Material for this exercise section start
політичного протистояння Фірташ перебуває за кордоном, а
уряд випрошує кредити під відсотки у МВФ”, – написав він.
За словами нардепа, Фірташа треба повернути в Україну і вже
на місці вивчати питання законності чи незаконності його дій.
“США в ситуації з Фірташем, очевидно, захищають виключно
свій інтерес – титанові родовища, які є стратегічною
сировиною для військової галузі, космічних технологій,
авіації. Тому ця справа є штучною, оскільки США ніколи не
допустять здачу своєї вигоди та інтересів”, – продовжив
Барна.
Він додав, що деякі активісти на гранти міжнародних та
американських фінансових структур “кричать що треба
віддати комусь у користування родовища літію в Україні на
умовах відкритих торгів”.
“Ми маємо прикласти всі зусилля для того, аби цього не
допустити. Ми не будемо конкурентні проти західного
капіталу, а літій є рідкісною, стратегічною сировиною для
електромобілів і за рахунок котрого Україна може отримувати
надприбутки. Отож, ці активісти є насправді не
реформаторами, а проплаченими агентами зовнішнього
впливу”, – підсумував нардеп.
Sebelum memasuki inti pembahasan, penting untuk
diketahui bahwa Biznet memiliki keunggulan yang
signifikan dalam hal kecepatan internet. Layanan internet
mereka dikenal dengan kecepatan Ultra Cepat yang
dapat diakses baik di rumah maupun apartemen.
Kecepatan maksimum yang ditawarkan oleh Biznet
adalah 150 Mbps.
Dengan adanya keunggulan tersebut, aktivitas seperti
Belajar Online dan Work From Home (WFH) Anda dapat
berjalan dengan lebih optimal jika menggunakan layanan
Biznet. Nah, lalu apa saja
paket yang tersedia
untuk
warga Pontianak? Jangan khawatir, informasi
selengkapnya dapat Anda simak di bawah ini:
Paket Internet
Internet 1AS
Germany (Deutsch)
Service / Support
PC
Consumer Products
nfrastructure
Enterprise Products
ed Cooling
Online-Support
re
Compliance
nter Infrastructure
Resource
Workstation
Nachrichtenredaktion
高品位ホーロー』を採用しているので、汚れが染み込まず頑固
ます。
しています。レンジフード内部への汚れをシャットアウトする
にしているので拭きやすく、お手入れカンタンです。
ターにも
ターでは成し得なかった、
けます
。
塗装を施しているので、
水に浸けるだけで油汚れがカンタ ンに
Material for this exercise section end
### Try it
Each line, starting with the one containing "Internet 1AS" and ending with the last line of the records above, should be reproduced exactly.

### Response area
Internet 1AS
Germany (Deutsch)
Service / Support
PC
Consumer Products
nfrastructure
Enterprise Products
ed Cooling
Online-Support
re
Compliance
nter Infrastructure
Resource
Workstation
Nachrichtenredaktion
高品位ホーロー』を採用しているので、汚れが染み込まず頑固
ます。
しています。レンジフード内部への汚れをシャットアウトする
にしているので拭きやすく、お手入れカンタンです。
ターにも
ターでは成し得なかった、
けます
。
塗装を施しているので、
水に浸けるだけで油汚れがカンタ ンに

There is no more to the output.